Il y a aussi le fait que les gens immunisés doivent être répartis uniformément dans la population pour pouvoir freiner efficacement la propagation de la maladie. Des poches de gens non vaccinés peuvent maintenir le virus en vie et favoriser les éclosions. Anne Gatignol, professeure-chercheuse en microbiologie au département de médecine de l’Université McGill, estime qu’il est bien difficile d’estimer quelle adhésion au vaccin conduirait à une immunité collective.

Je n’ai pas de réponse simple. D’une part, les intentions de vaccination peuvent varier rapidement. D’autre part, cela va dépendre de l’efficacité du vaccin, et on ne sait pas de quel taux d’immunisation on a besoin pour éteindre l’épidémie.

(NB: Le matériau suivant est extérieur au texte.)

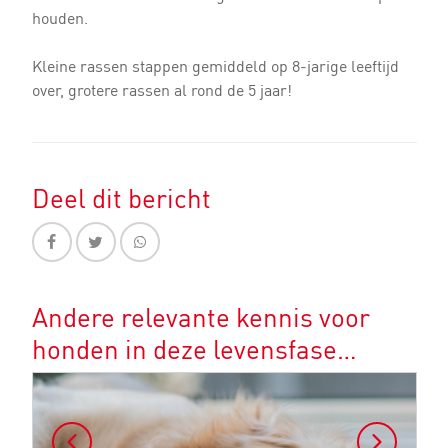
houden.
Kleine rassen stappen gemiddeld op 8-jarige leeftijd
over, grotere rassen al rond de 5 jaar!
Deel dit bericht
Andere relevante kennis voor
honden in deze levensfase…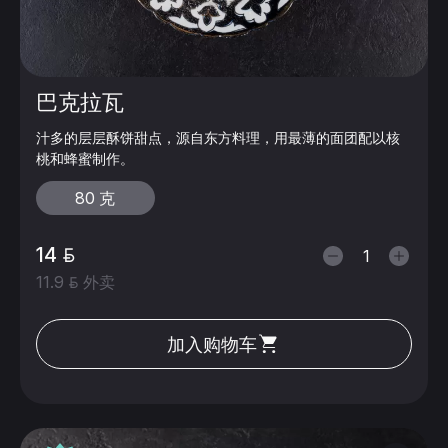
巴克拉瓦
汁多的层层酥饼甜点，源自东方料理，用最薄的面团配以核
桃和蜂蜜制作。
80 克
14
11.9
外卖
加入购物车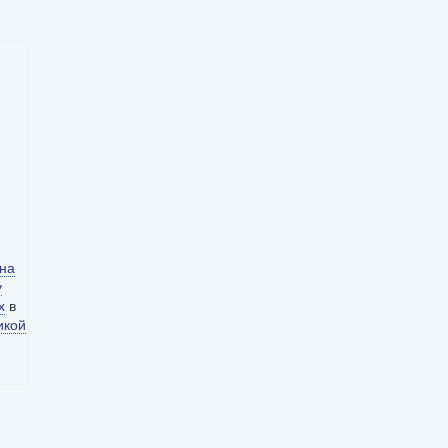
и
 на
у
х
в
икой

La Dre Anne Gatignol, professeure-chercheuse en microbiologie au département de médecine de l’Université McGill

Débats sur la vaccination obligatoire

Face à la résurgence des cas de COVID-19 dans de nombreuses régions du monde, la question de la vaccination obligatoire suscite maintes discussions, même si aucun vaccin n’a encore démontré son efficacité. En Australie, le premier ministre, Scott Morrison, a d’abord affirmé mercredi qu’un vaccin contre la COVID-19 serait obligatoire, avant de se rétracter. Les voyageurs et les Australiens qui rentrent au pays pourraient toutefois se le voir imposer.

Aux États-Unis, des sondages montrent que jusqu’au tiers des Américains pourraient refuser un éventuel vaccin contre la COVID-19. Mais le directeur du National Institute of Allergy and Infectious Diseases, le DAnthony Fauci, a écarté l’idée de la vaccination obligatoire.

« On ne peut pas obliger ou tenter de forcer les gens à se faire vacciner, nous ne l’avons jamais fait », a déclaré le DFauci lors d’un échange vidéo organisé par l’Université George Washington.

Au Québec, l’article 123 de la Loi sur la santé publique permet aux autorités, en état d’urgence sanitaire, « d’ordonner la vaccination obligatoire de toute la population ». En avril, Ewan Sauves, attaché de presse du premier ministre François Legault, n’a pas exclu cette option, tout en précisant qu’il était prématuré d’en discuter. La Presse n’a pas réussi à obtenir de nouveaux commentaires à ce sujet de la part du gouvernement.

La Dre Caroline Quach estime quant à elle que la vaccination obligatoire serait contre-productive.

« Quand on rend quelque chose obligatoire, surtout un geste comme la vaccination où l’on injecte quelque chose, ça fait ressortir des craintes de contrôle, dit-elle. Alors qu’on est souvent capable d’atteindre les mêmes objectifs en discutant, en transmettant les données et les connaissances. »

Payer les gens pour se faire vacciner ?

Aux États-Unis, Robert E. Litan, associé à la Brookings Institution, a lancé une idée pour le moins originale : offrir 1000 $US à tous les citoyens américains qui accepteraient de se faire vacciner contre la COVID-19. Il s’agit, selon lui, de la seule façon d’atteindre le seuil d’immunité collective. Une telle mesure coûterait 275 milliards US si 80 % de la population américaine s’en prévalait – une somme, plaide M. Litan, inférieure à celle des impacts que causerait la persistance de la COVID-19.